Luis Fernando Espindola

Personal information
- Full name: Luis Fernando Espindola Sauchuk
- Date of birth: 28 June 1975 (age 50)
- Place of birth: Montevideo, Uruguay
- Height: 1.86 m (6 ft 1 in)
- Position: Defender

Senior career*
- Years: Team / Apps / (Gls)
- 1994–1995: Basañez
- 1995–1999: Nacional Montevideo
- 2000: Fénix
- 2001: Cerro Porteño
- 2002: Blooming
- 2004: Alianza
- 2005: Public Bank FC
- 2006: Malacca FA
- 2007–2008: San Salvador F.C.
- 2008–2010: Nejapa
- 2010: Once Municipal

= Luis Fernando Espindola =

Uruguayan footballer (born 1975)

Luis Fernando Espindola (born 28 June 1975) is a Uruguayan former professional footballer who played as a defender.

==Career==
Espindola began his professional journey with Nacional in 1995, he later played for Fénix and Rentistas in the Primera División in 2000. In 2001, he played for Porteño Hill in Paraguay and Blooming in Bolivia.

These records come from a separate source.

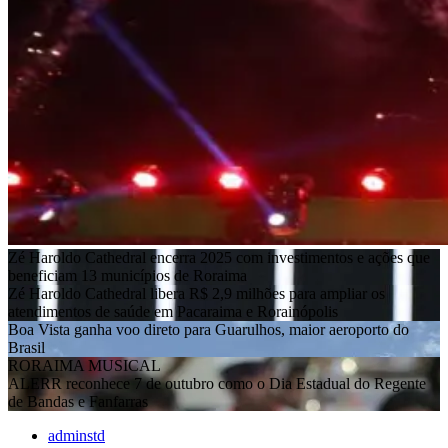
Zé Haroldo Cathedral encerra 2025 com investimentos e ações que
beneficiam 13 municípios de Roraima
Zé Haroldo Cathedral libera R$ 2,9 milhões para ampliar os
atendimentos de saúde em Pacaraima e Rorainópolis
Boa Vista ganha voo direto para Guarulhos, maior aeroporto do
Brasil
RORAIMA MUSICAL
ALERR reconhece 7 de outubro como o Dia Estadual do Regente
de Bandas e Fanfarras
adminstd
13 agosto 2024
13:46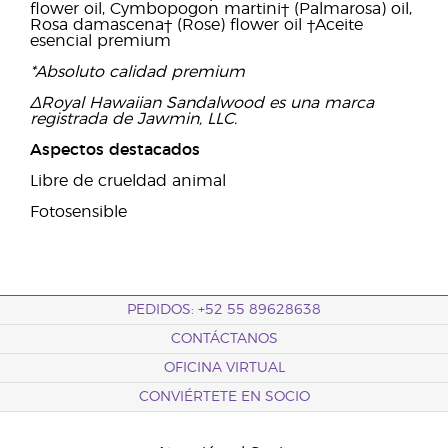
flower oil, Cymbopogon martini† (Palmarosa) oil,
Rosa damascena† (Rose) flower oil †Aceite
esencial premium
*Absoluto calidad premium
∆Royal Hawaiian Sandalwood es una marca
registrada de Jawmin, LLC.
Aspectos destacados
Libre de crueldad animal
Fotosensible
PEDIDOS: +52 55 89628638
CONTÁCTANOS
OFICINA VIRTUAL
CONVIÉRTETE EN SOCIO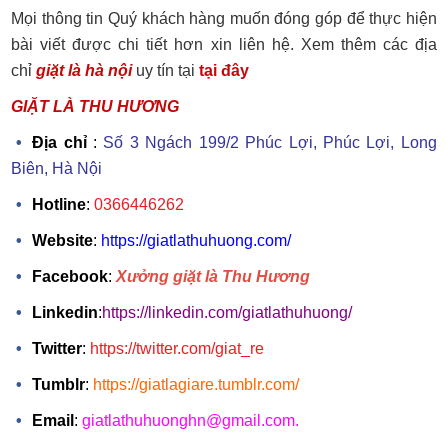
Mọi thông tin Quý khách hàng muốn đóng góp để thực hiện
bài viết được chi tiết hơn xin liên hệ. Xem thêm các địa
chỉ
giặt là hà nội
uy tín tại
tại đây
GIẶT LÀ THU HƯƠNG
Địa chỉ
:
Số 3 Ngách 199/2 Phúc Lợi, Phúc Lợi, Long
Biên, Hà Nội
Hotline
:
0366446262
Website
:
https://giatlathuhuong.com/
Facebook
:
Xưởng giặt là Thu Hương
Linkedin
:
https://linkedin.com/giatlathuhuong/
Twitter
:
https://twitter.com/giat_re
Tumblr
:
https://giatlagiare.tumblr.com/
Email
:
giatlathuhuonghn@gmail.com.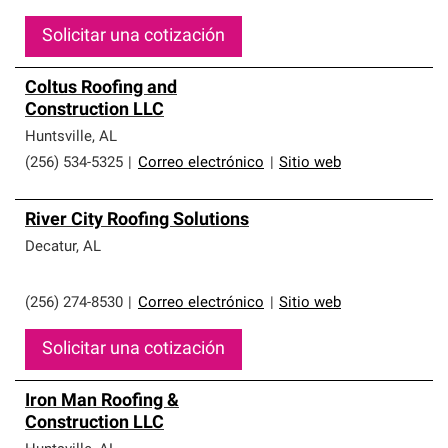
Solicitar una cotización
Coltus Roofing and
Construction LLC
Huntsville
,
AL
(256) 534-5325
|
Correo electrónico
|
Sitio web
River City Roofing Solutions
Decatur
,
AL
(256) 274-8530
|
Correo electrónico
|
Sitio web
Solicitar una cotización
Iron Man Roofing &
Construction LLC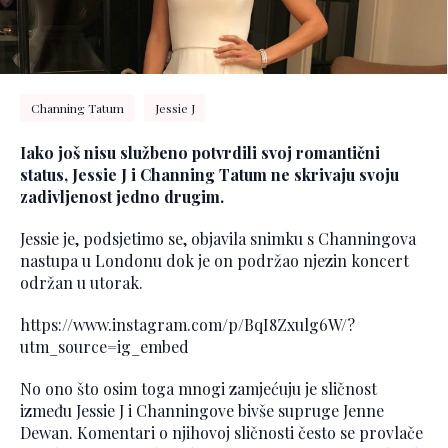
Channing Tatum
Jessie J
Iako još nisu službeno potvrdili svoj romantični
status, Jessie J i Channing Tatum ne skrivaju svoju
zadivljenost jedno drugim.
Jessie je, podsjetimo se, objavila snimku s Channingova
nastupa u Londonu dok je on podržao njezin koncert
održan u utorak.
https://www.instagram.com/p/BqI8Zxulg6W/?
utm_source=ig_embed
No ono što osim toga mnogi zamjećuju je sličnost
između Jessie J i Channingove bivše supruge Jenne
Dewan. Komentari o njihovoj sličnosti često se provlače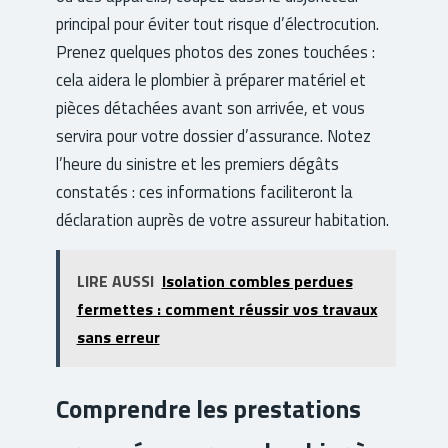
principal pour éviter tout risque d’électrocution.
Prenez quelques photos des zones touchées :
cela aidera le plombier à préparer matériel et
pièces détachées avant son arrivée, et vous
servira pour votre dossier d’assurance. Notez
l’heure du sinistre et les premiers dégâts
constatés : ces informations faciliteront la
déclaration auprès de votre assureur habitation.
LIRE AUSSI
Isolation combles perdues
fermettes : comment réussir vos travaux
sans erreur
Comprendre les prestations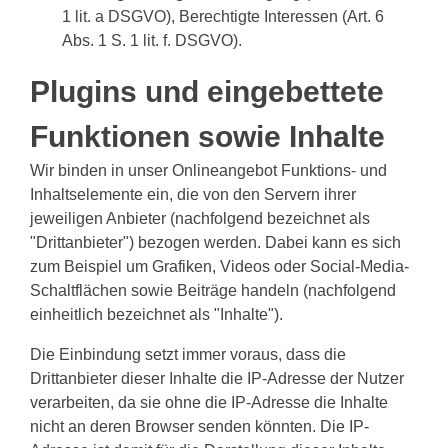
1 lit. a DSGVO), Berechtigte Interessen (Art. 6
Abs. 1 S. 1 lit. f. DSGVO).
Plugins und eingebettete
Funktionen sowie Inhalte
Wir binden in unser Onlineangebot Funktions- und
Inhaltselemente ein, die von den Servern ihrer
jeweiligen Anbieter (nachfolgend bezeichnet als
"Drittanbieter") bezogen werden. Dabei kann es sich
zum Beispiel um Grafiken, Videos oder Social-Media-
Schaltflächen sowie Beiträge handeln (nachfolgend
einheitlich bezeichnet als "Inhalte").
Die Einbindung setzt immer voraus, dass die
Drittanbieter dieser Inhalte die IP-Adresse der Nutzer
verarbeiten, da sie ohne die IP-Adresse die Inhalte
nicht an deren Browser senden könnten. Die IP-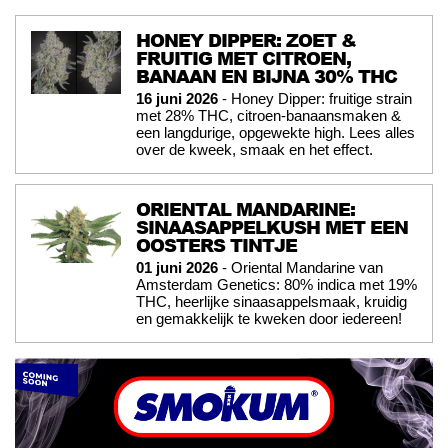
HONEY DIPPER: ZOET &
FRUITIG MET CITROEN,
BANAAN EN BIJNA 30% THC
16 juni 2026
- Honey Dipper: fruitige strain
met 28% THC, citroen-banaansmaken &
een langdurige, opgewekte high. Lees alles
over de kweek, smaak en het effect.
ORIENTAL MANDARINE:
SINAASAPPELKUSH MET EEN
OOSTERS TINTJE
01 juni 2026
- Oriental Mandarine van
Amsterdam Genetics: 80% indica met 19%
THC, heerlijke sinaasappelsmaak, kruidig
en gemakkelijk te kweken door iedereen!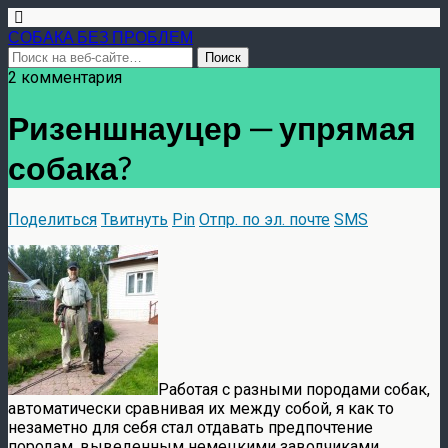
СОБАКА БЕЗ ПРОБЛЕМ
2 комментария
Ризеншнауцер — упрямая
собака?
Поделиться
Твитнуть
Pin
Отпр. по эл. почте
SMS
Работая с разными породами собак,
автоматически сравнивая их между собой, я как то
незаметно для себя стал отдавать предпочтение
породам, выведенным немецкими заводчиками.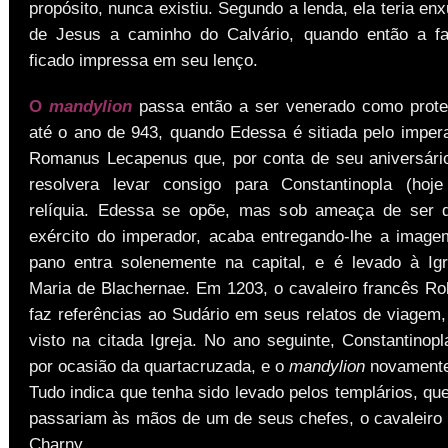
propósito, nunca existiu. Segundo a lenda, ela teria en
de Jesus a caminho do Calvário, quando então a fa
ficado impressa em seu lenço.
O
mandylion
passa então a ser venerado como prote
até o ano de 943, quando Edessa é sitiada pelo impera
Romanus Lecapenus que, por conta de seu aniversári
resolvera levar consigo para Constantinopla (hoje
relíquia. Edessa se opõe, mas sob ameaça de ser d
exército do imperador, acaba entregando-lhe a imag
pano entra solenemente na capital, e é levado à Ig
Maria de Blachernae. Em 1203, o cavaleiro francês Rob
faz referências ao Sudário em seus relatos de viagem,
visto na citada Igreja. No ano seguinte, Constantinop
por ocasião da quartacruzada, e o
mandylion
novamente
Tudo indica que tenha sido levado pelos templários, qu
passariam às mãos de um de seus chefes, o cavaleiro
Charny.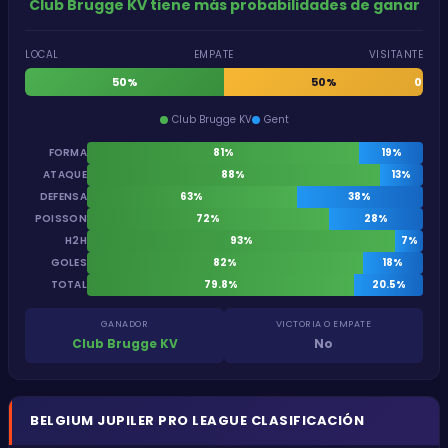
Club Brugge KV tiene más probabilidades de ganar
LOCAL
EMPATE
VISITANTE
50%
50%
0%
Club Brugge KV
Gent
FORMA
81%
19%
ATAQUE
88%
13%
DEFENSA
63%
38%
POISSON
72%
28%
H2H
93%
7%
GOLES
82%
18%
TOTAL
79.8%
20.5%
GANADOR
VICTORIA O EMPATE
Club Brugge KV
No
BELGIUM
JUPILER PRO LEAGUE
CLASIFICACIÓN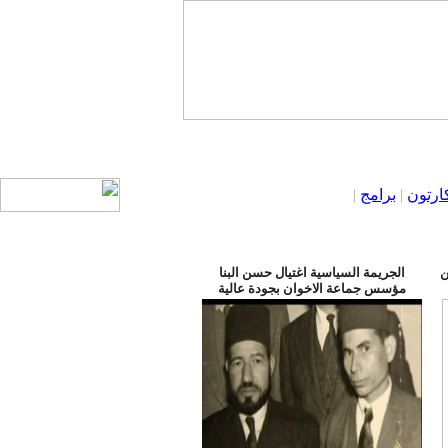
ارتون
|
برامج
|
ن
الجريمة السياسية اغتيال حسن البنا
مؤسس جماعة الاخوان بجودة عالية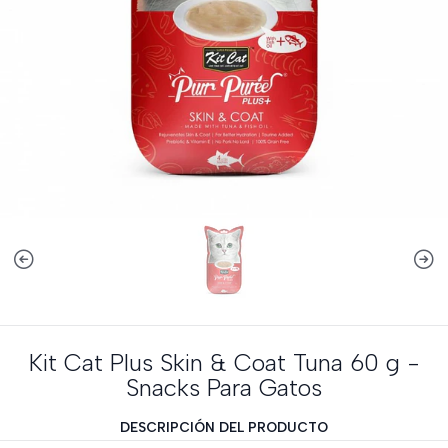
Kit Cat Plus Skin & Coat Tuna 60 g -
Snacks Para Gatos
DESCRIPCIÓN DEL PRODUCTO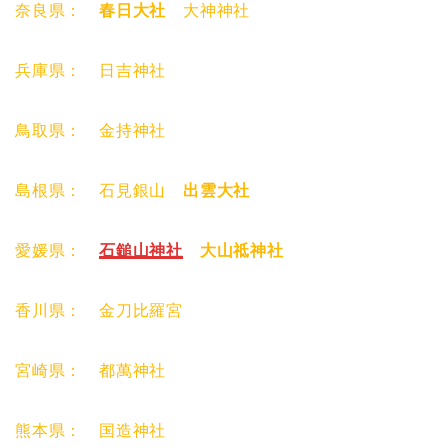
奈良県：
春日大社
大神神社
兵庫県： 日吉神社
鳥取県： 金持神社
島根県： 石見銀山
出雲大社
愛媛県：
石鎚山神社
大山祗神社
香川県： 金刀比羅宮
宮崎県： 都萬神社
熊本県： 国造神社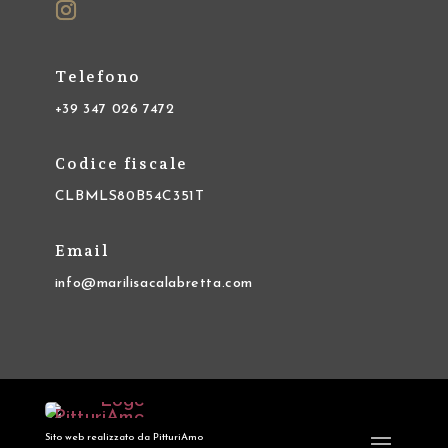
Telefono
+39 347 026 7472
Codice fiscale
CLBMLS80B54C351T
Email
info@marilisacalabretta.com
Sito web realizzato da PitturiAmo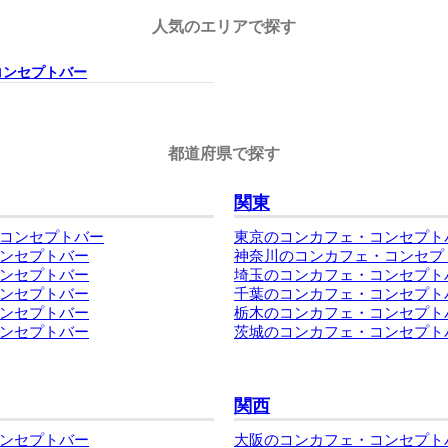
人気のエリアで探す
コンセプトバー
都道府県で探す
関東
コンセプトバー
東京のコンカフェ・コンセプト
ンセプトバー
神奈川のコンカフェ・コンセプ
ンセプトバー
埼玉のコンカフェ・コンセプト
ンセプトバー
千葉のコンカフェ・コンセプト
ンセプトバー
栃木のコンカフェ・コンセプト
ンセプトバー
茨城のコンカフェ・コンセプト
関西
ンセプトバー
大阪のコンカフェ・コンセプト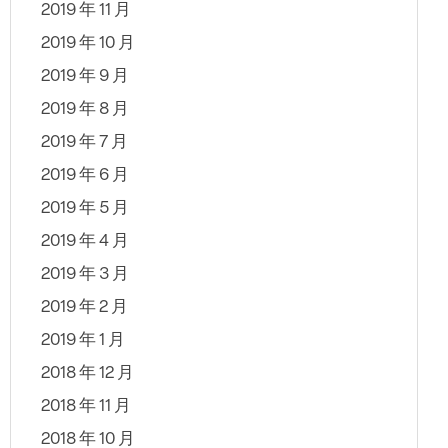
2019 年 11 月
2019 年 10 月
2019 年 9 月
2019 年 8 月
2019 年 7 月
2019 年 6 月
2019 年 5 月
2019 年 4 月
2019 年 3 月
2019 年 2 月
2019 年 1 月
2018 年 12 月
2018 年 11 月
2018 年 10 月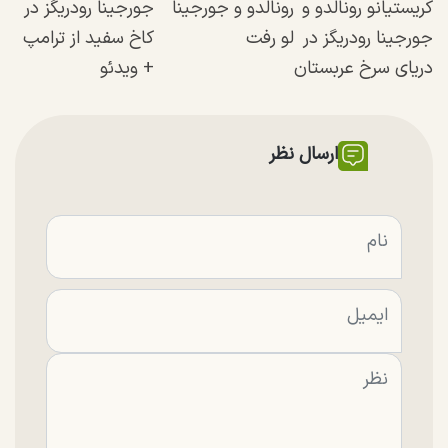
کریستیانو رونالدو و
رونالدو و جورجینا
جورجینا رودریگز در
جورجینا رودریگز در
لو رفت
کاخ سفید از ترامپ
دریای سرخ عربستان
+ ویدئو
ارسال نظر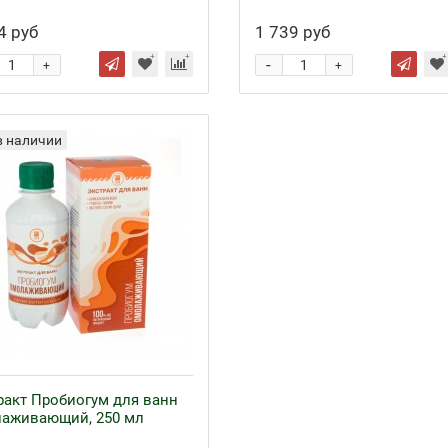
4 руб
1 739 руб
-
+
+
в наличии
ракт Пробиогум для ванн
аживающий, 250 мл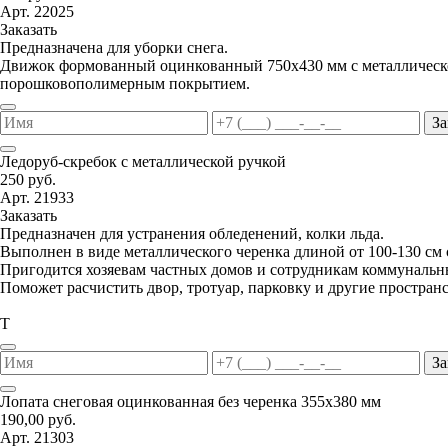
Арт. 22025
Заказать
Предназначена для уборки снега.
Движок формованный оцинкованный 750х430 мм с металлической
порошковополимерным покрытием.
За
Ледоруб-скребок с металлической ручкой
250 руб.
Арт. 21933
Заказать
Предназначен для устранения обледенений, колки льда.
Выполнен в виде металлического черенка длиной от 100-130 см
Пригодится хозяевам частных домов и сотрудникам коммунальн
Поможет расчистить двор, тротуар, парковку и другие пространс
Т
За
Лопата снеговая оцинкованная без черенка 355х380 мм
190,00 руб.
Арт. 21303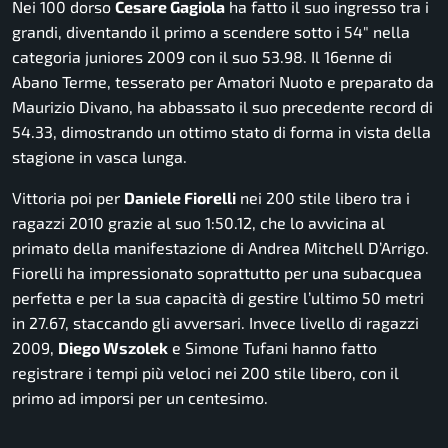
Nei 100 dorso
Cesare Gagiola
ha fatto il suo ingresso tra i
grandi, diventando il primo a scendere sotto i 54″ nella
categoria juniores 2009 con il suo 53.98. Il 16enne di
Abano Terme, tesserato per Amatori Nuoto e preparato da
Maurizio Divano, ha abbassato il suo precedente record di
54.33, dimostrando un ottimo stato di forma in vista della
stagione in vasca lunga.
Vittoria poi per
Daniele Fiorelli
nei 200 stile libero tra i
ragazzi 2010 grazie al suo 1:50.12, che lo avvicina al
primato della manifestazione di Andrea Mitchell D’Arrigo.
Fiorelli ha impressionato soprattutto per una subacquea
perfetta e per la sua capacità di gestire l’ultimo 50 metri
in 27.67, staccando gli avversari. Invece livello di ragazzi
2009,
Diego Wszolek
e Simone Tufani hanno fatto
registrare i tempi più veloci nei 200 stile libero, con il
primo ad imporsi per un centesimo.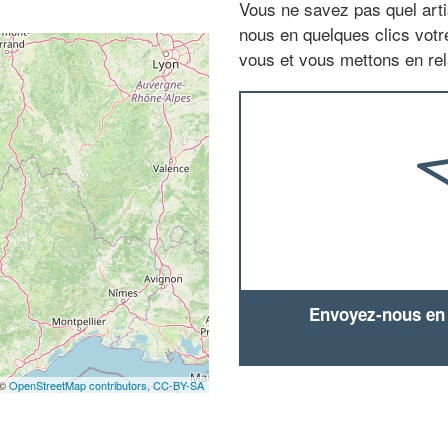
Vous ne savez pas quel arti
nous en quelques clics vot
vous et vous mettons en rela
Envoyez-nous en q
 ©
OpenStreetMap contributors,
CC-BY-SA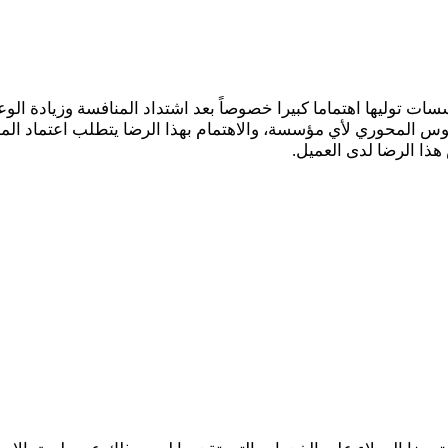
ات توليها اهتماما كبيرا خصوصاً بعد اشتداد المنافسة وزيادة الو
ابوس المحوري لأي مؤسسة، والاهتمام بهذا الرضا يتطلب اعتماد 
 هذا الرضا لدى العميل.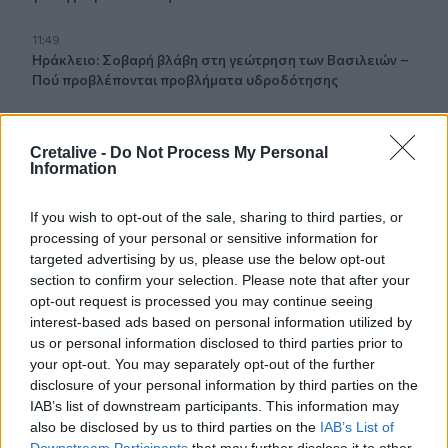
11:49
Ηράκλειο: Σοβαρή βλάβη στη γεώτρηση των Βασιλειών –
Πού προβλέπονται προβλήματα υδροδότησης
11:43
Ρεκόρ υψηλής θερμοκρασίας 36,9°C σημειώθηκε στο
Cretalive -
Do Not Process My Personal
Χονγκ Κονγκ
Information
11:40
If you wish to opt-out of the sale, sharing to third parties, or
Πανηγύρια: Γλέντι, χορός αλλά και προσοχή στις
processing of your personal or sensitive information for
τροφικές δηλητηριάσεις
targeted advertising by us, please use the below opt-out
section to confirm your selection. Please note that after your
11:35
opt-out request is processed you may continue seeing
Ρωσικά πλήγματα σε δύο διυλιστήρια
interest-based ads based on personal information utilized by
us or personal information disclosed to third parties prior to
11:23
your opt-out. You may separately opt-out of the further
Έρευνα για παρολίγον σύγκρουση δύο αεροσκαφών στο
disclosure of your personal information by third parties on the
Σίδνεϋ
IAB’s list of downstream participants. This information may
also be disclosed by us to third parties on the
IAB’s List of
11:12
Downstream Participants
that may further disclose it to other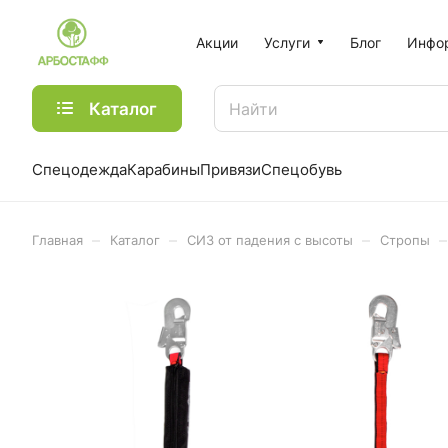
Акции
Услуги
Блог
Инфо
Каталог
Спецодежда
Карабины
Привязи
Спецобувь
–
–
–
–
Главная
Каталог
СИЗ от падения с высоты
Стропы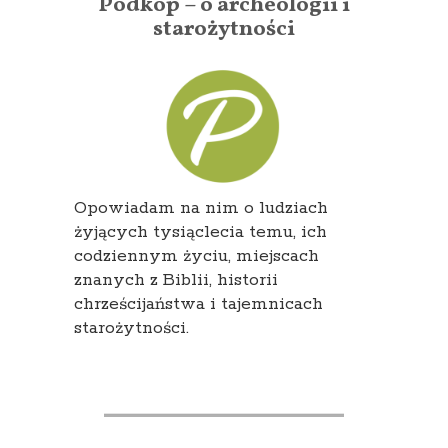
Podkop – o archeologii i
starożytności
Opowiadam na nim o ludziach
żyjących tysiąclecia temu, ich
codziennym życiu, miejscach
znanych z Biblii, historii
chrześcijaństwa i tajemnicach
starożytności.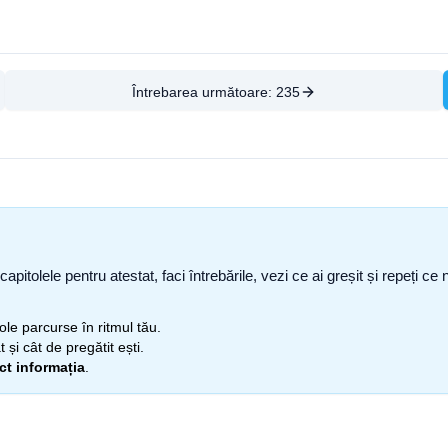
Întrebarea următoare:
235
capitolele pentru atestat, faci întrebările, vezi ce ai greșit și repeți 
itole parcurse în ritmul tău.
 și cât de pregătit ești.
ect informația
.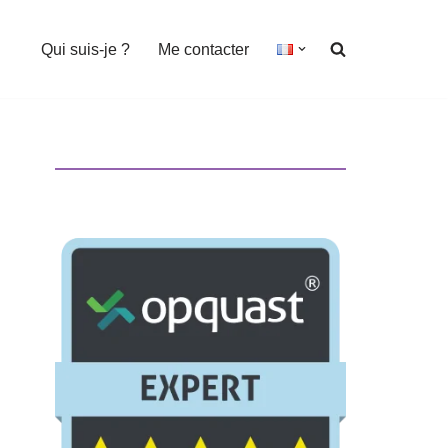
Qui suis-je ?
Me contacter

He later joined FC Alliance in El Salvador (2003–2004) before moving to Malaysia, where he played for Public Bank FC in 2005 Malacca FA in 2006. Returning to El Salvador, he signed with San Salvador FC (2006–2007), Nejapa FC (2007–2008), and Municipal Eleven (2009–2010).

In addition to his playing career, Espindola held leadership roles with FC Alliance in El Salvador for five consecutive seasons, from 2020–11 through 2014–15. He was the head of sports at Alianza F.C. from 2010–11 to 2014–15.